2019 Re-audit of the medical use of red blood cells
Key objectives
- To reduce the variation in the medical use of blood so that quality becomes more consistent, reducing the risk to patients
- Audit a representative sample of physician decisions to prescribe red blood cells
- Gather information from a sample of patients under the care of a physician, such as reason for transfusion, clinical picture, co-morbidity and testing
- Identify which areas of physician transfusion practice are amenable to change
- Provide a national picture of process performance for comparative and benchmarking purposes
What did we audit?
- Sites were asked to audit consecutive transfusions of red blood cells (RBC) into adult patients during the audit period. They were asked to report one transfusion episode per patient and to focus on the first transfusion episode in the admission, where possible. All transfusions had to be ordered or prescribed by a physician, or under the guidance of a physician.
Who took part?
- 161 sites contributed data
- 5155 patients were analysed
What did we find?
Key findings and recommendations
- 96% (4930/5129) of audited patients had a pre-transfusion haemoglobin (Hb) taken within 3 days of transfusion.
- Significant numbers of asymptomatic or only mildly symptomatic patients are being transfused when their Hb levels are above the recommended thresholds.
- 30% (816/2745) of patients transfused with an Hb greater than 70g/L did not have an apparent adequate clinical reason for their transfusion.
- 61% (325/534) of patients with acute coronary syndrome or cardio-respiratory disease were transfused above a threshold of 80g/L without an apparent adequate clinical reason.
Recommendation: Trusts should ensure that there is an appropriate reason for selecting red cell transfusion as the treatment of choice. - 90% (4221/4715) of audited patients had a post-transfusion haemoglobin (Hb) taken within 3 days of transfusion (Standard 3).
- 21% of non-bleeding, multi-unit transfused patients had their haemoglobin level checked between units, and 27% had a documented clinical review (Standard 4).
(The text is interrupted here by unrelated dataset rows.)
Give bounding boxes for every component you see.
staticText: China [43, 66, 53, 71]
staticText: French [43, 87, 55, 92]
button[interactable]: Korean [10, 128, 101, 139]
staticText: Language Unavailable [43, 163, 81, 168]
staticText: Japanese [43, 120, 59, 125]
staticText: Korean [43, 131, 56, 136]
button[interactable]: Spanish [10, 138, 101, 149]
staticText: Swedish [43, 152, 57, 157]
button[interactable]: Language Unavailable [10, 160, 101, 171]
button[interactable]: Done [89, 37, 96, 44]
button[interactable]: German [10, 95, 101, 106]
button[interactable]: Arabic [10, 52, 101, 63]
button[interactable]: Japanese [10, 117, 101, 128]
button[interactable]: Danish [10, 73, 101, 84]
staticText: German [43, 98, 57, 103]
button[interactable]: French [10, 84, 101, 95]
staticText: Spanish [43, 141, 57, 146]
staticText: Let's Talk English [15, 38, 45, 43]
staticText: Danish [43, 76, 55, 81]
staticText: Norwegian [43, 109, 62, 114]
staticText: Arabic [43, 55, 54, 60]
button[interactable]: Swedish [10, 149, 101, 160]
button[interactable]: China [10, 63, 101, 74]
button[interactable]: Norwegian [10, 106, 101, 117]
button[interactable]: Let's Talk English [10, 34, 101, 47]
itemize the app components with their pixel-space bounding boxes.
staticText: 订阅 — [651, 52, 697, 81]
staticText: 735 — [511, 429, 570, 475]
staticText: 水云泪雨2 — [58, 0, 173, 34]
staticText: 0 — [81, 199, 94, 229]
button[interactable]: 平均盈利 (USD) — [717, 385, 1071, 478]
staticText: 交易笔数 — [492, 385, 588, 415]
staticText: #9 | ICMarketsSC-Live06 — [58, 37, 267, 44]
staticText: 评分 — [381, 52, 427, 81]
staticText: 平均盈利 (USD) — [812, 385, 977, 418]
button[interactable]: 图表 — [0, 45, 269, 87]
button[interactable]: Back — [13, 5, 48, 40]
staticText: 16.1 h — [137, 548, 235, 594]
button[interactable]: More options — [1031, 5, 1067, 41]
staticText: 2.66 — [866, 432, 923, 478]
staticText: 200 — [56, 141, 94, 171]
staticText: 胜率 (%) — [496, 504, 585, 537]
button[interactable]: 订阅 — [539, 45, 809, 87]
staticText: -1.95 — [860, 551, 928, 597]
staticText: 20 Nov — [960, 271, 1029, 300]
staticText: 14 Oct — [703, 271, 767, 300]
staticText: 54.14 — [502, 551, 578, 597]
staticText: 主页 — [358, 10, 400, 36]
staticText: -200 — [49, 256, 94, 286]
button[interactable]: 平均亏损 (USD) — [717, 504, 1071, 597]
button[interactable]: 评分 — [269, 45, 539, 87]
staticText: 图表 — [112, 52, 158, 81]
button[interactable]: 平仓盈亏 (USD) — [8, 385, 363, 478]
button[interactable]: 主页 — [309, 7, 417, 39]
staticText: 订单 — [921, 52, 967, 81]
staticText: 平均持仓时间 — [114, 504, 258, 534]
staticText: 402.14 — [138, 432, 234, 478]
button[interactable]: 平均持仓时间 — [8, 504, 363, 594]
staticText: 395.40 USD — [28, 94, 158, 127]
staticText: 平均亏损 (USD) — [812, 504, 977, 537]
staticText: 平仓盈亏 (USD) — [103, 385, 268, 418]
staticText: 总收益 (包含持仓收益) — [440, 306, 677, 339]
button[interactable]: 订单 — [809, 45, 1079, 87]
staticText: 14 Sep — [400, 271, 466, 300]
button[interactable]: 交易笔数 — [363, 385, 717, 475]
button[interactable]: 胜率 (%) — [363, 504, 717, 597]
Recommendation: Trusts should assure themselves that the NICE and British Society of Haematology recommendations, amongst others, are supported within their medical settings, and that patients are not put at increased risk of unnecessary transfusion. - One in five (1034/5155) patients were transfused because of iron-deficiency anaemia. Only one-third of these (333/1034) presented with a bleeding phenotype which may have explained the use of transfusion. 68% of transfused iron-deficient patients were not bleeding.
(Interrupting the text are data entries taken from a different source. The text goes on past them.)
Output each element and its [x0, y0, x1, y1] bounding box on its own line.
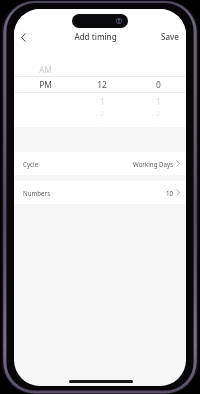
button[interactable]: 1 — [78, 94, 126, 108]
staticText: 1 — [100, 96, 105, 107]
staticText: Add timing — [74, 31, 117, 42]
button[interactable]: AM — [21, 62, 69, 76]
button[interactable]: 12 — [78, 77, 126, 91]
other: Front camera — [114, 16, 124, 26]
staticText: Numbers — [23, 189, 51, 197]
button[interactable]: Cycle — [14, 152, 186, 175]
staticText: 2 — [156, 109, 160, 117]
staticText: PM — [39, 79, 52, 90]
staticText: 2 — [100, 109, 104, 117]
button[interactable]: 0 — [134, 77, 182, 91]
staticText: 12 — [97, 79, 107, 90]
staticText: 1 — [156, 96, 161, 107]
button[interactable]: PM — [21, 77, 69, 91]
button[interactable]: Save — [154, 24, 186, 48]
staticText: Cycle — [23, 160, 39, 168]
staticText: 10 — [166, 189, 174, 197]
staticText: Working Days — [133, 160, 174, 168]
button[interactable]: Back — [15, 24, 32, 50]
staticText: 0 — [156, 79, 161, 90]
staticText: Save — [161, 31, 179, 42]
staticText: AM — [39, 64, 52, 75]
button[interactable]: Numbers — [14, 181, 186, 204]
button[interactable]: 1 — [134, 94, 182, 108]
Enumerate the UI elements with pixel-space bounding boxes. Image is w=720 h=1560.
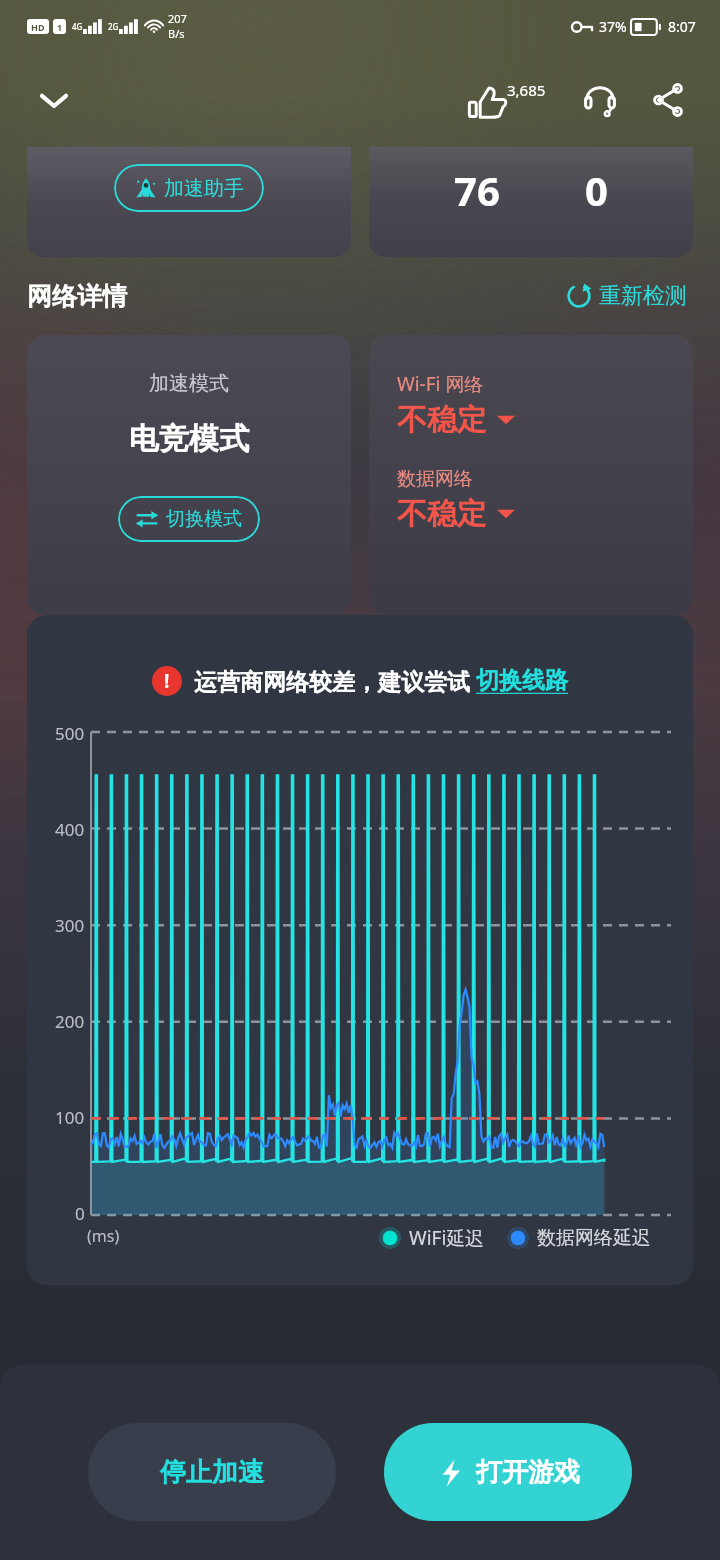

Recommendation: Trusts should ensure that iron supplementation is utilised as the primary intervention unless it is clinically urgent to transfuse. - Nearly 5% (231/5155) of transfusions were documented as given because of B12 or folate deficiency or both. Deficiency severe enough to require red cell support is unusual.
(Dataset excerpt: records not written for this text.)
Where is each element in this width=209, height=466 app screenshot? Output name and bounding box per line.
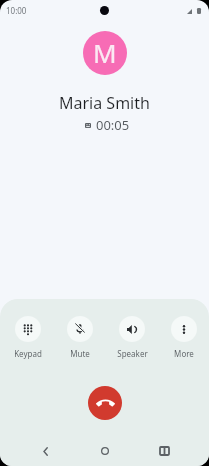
staticText: 10:00 (6, 5, 27, 16)
button[interactable]: Keypad (5, 316, 51, 359)
button[interactable]: Mute (57, 316, 103, 359)
staticText: More (174, 348, 194, 359)
staticText: M (93, 35, 117, 70)
staticText: Mute (70, 348, 90, 359)
button[interactable]: End call (88, 386, 122, 420)
staticText: Keypad (14, 348, 42, 359)
staticText: 00:05 (96, 116, 130, 134)
button[interactable]: More (161, 316, 207, 359)
button[interactable]: Home (90, 436, 120, 466)
button[interactable]: Speaker (109, 316, 155, 359)
button[interactable]: Back (30, 436, 60, 466)
button[interactable]: Recents (149, 436, 179, 466)
staticText: Maria Smith (59, 92, 150, 114)
staticText: Speaker (117, 348, 148, 359)
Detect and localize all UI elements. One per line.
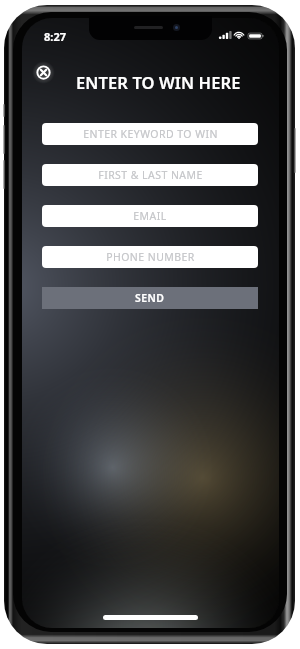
staticText: 8:27 bbox=[44, 29, 66, 44]
staticText: EMAIL bbox=[133, 209, 167, 223]
button[interactable]: EMAIL bbox=[42, 205, 258, 227]
staticText: SEND bbox=[135, 291, 165, 305]
staticText: FIRST & LAST NAME bbox=[98, 168, 203, 182]
button[interactable]: PHONE NUMBER bbox=[42, 246, 258, 268]
staticText: ENTER KEYWORD TO WIN bbox=[83, 127, 218, 141]
button[interactable]: ENTER KEYWORD TO WIN bbox=[42, 123, 258, 145]
button[interactable]: SEND bbox=[42, 287, 258, 309]
button[interactable]: Close bbox=[31, 60, 56, 85]
staticText: PHONE NUMBER bbox=[106, 250, 195, 264]
staticText: ENTER TO WIN HERE bbox=[76, 71, 241, 93]
button[interactable]: FIRST & LAST NAME bbox=[42, 164, 258, 186]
Recommendation: Trusts should carefully examine their individual reports to look at these cases and consider deep-dive analysis of any that they contributed, to ensure that these transfusions were necessary. - Only 50% (2581/5155) of transfusions had documentation that risks, benefits and alternatives had been explained (for this or a previous transfusion) (Standard 5).
Recommendation: Trusts should assure themselves that there is a robust system in place to help transfusion authorisers to have access to patient information sources, in keeping with NICE guidelines and quality standards.